Snap install fails in a lxd container on an openstack VM

JamesBenson · November 16, 2017, 10:49pm

I’m install Kubernetes from an ubuntu server hosted in openstack VM with 8vCPU, 16GB of RAM, 160GB storage. All ports are open in openstack and no iptables rules set.

I’ve issued the following commands from a clean install:
sudo apt-add-repository ppa:ubuntu-lxc/stable
sudo apt update && sudo apt install lxd lxd-client
lxd init --auto
lxc network create lxdbr0 ipv4.address=auto ipv4.nat=true ipv6.address=none ipv6.nat=false
sudo snap install conjure-up --classic
conjure-up kubernetes
selected Canonical kubernetes
selected Helm
Deployed.

My deployment hung as shown here:

I juju ssh etcd/0 and issued:
sudo snap install etcd
This was the result detailing the TLS issue.
http:// paste.ubuntu .com/25976912/
(Warning this has a lot of juju noise and is large)

Issuing: sudo snap install core
Results in a similar error:
ubuntu@juju-8ea5d5-2:~$ sudo snap install core|pastebinit
error: cannot perform the following tasks:

Download snap “core” (3440) from channel “stable” (Get https://068ed04f23.site.internapcdn.net/download-snap/99T7MUlRhtI3U0QFgl5mXXESAiSwt776_3440.snap?t=2017-11-17T00:00:00Z&h=3bada4b9cae92cb4de4c1236596c082ce43259cb: net/http: TLS handshake timeout)
http:// paste.ubuntu .com/25977039/

adam.stokes · November 17, 2017, 2:32pm

@sergiusens @noise, These are on full VM’s with no proxy in between. Is this possibly a result of something on our end?

sergiusens · November 17, 2017, 2:50pm

I would defer to someone in snapd, let’s start with nominating @Chipaca as he likes network errors

chipaca · November 17, 2017, 3:41pm

if this is ongoing, could you do a network capture?

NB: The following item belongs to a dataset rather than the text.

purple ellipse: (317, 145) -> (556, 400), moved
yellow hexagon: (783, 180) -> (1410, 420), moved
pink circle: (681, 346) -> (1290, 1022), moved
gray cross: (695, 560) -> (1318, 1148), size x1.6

The last time I saw something like this there were a bunch of RST that for some reason tripped up Go’s network stack, but not things like curl. I’d love to have a reproducer for that simpler than “share network over usb to a rpi and be in a poorly-connected part of France”.

JamesBenson · November 17, 2017, 7:27pm

chipaca, if you are available over IRC, I’d like to walk through this in real time with you. Please ping me if you are, jamesbenson

chipaca · November 18, 2017, 12:58am

@JamesBenson I’m off until Tuesday I’m afraid.

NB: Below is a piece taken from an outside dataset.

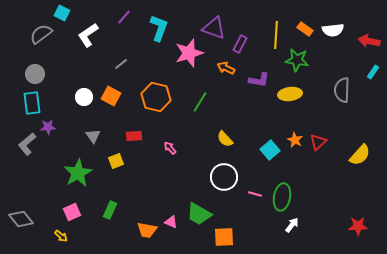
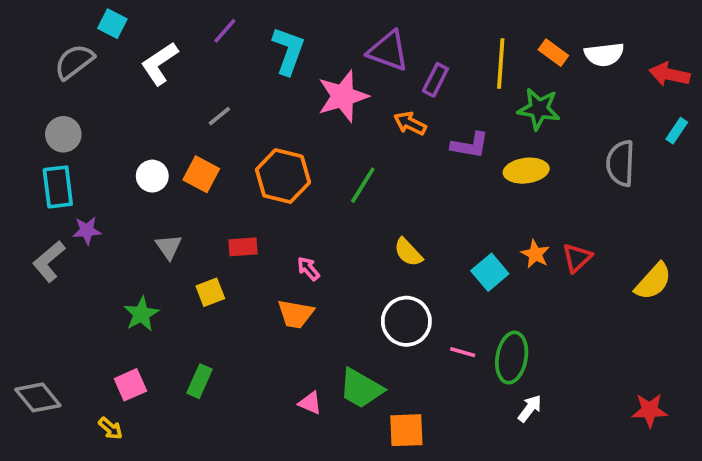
green star: (78, 173) -> (141, 314), size x0.7
orange trapezoid: (147, 230) -> (296, 314), moved

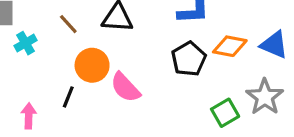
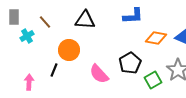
brown line: (68, 24) -> (45, 22), moved
black pentagon: (189, 59) -> (130, 63), moved
pink semicircle: (125, 87) -> (99, 74), moved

JamesBenson · November 18, 2017, 1:18am

Ok, we can try then. What’s your IRC handle?

chipaca · November 18, 2017, 1:21am

I’m Chipaca on IRC, and I’m on UTC+0.

chipaca · November 21, 2017, 4:36pm

@JamesBenson I seem to have lost you on IRC, and as I’m about to go offline for a bit I thought I’d write this down here.

First, take the URL from the error, and see whether you can download it with wget or curl. Note that you’ll usually have to quote it so the shell doesn’t get confused by the ampersand in the query string. In your example (but AFAIK that one won’t work now because it’s too old),

wget 'https://068ed04f23.site.internapcdn.net/download-snap/99T7MUlRhtI3U0QFgl5mXXESAiSwt776_3440.snap?t=2017-11-17T00:00:00Z&h=3bada4b9cae92cb4de4c1236596c082ce43259cb'

If that doesn’t work, then there’s an issue in your networking. If it does work however, download http://people.canonical.com/~john/gowget and try using that to download the URL. All it does is download the URL you give it, but it’s written in Go so it’s the same network stack.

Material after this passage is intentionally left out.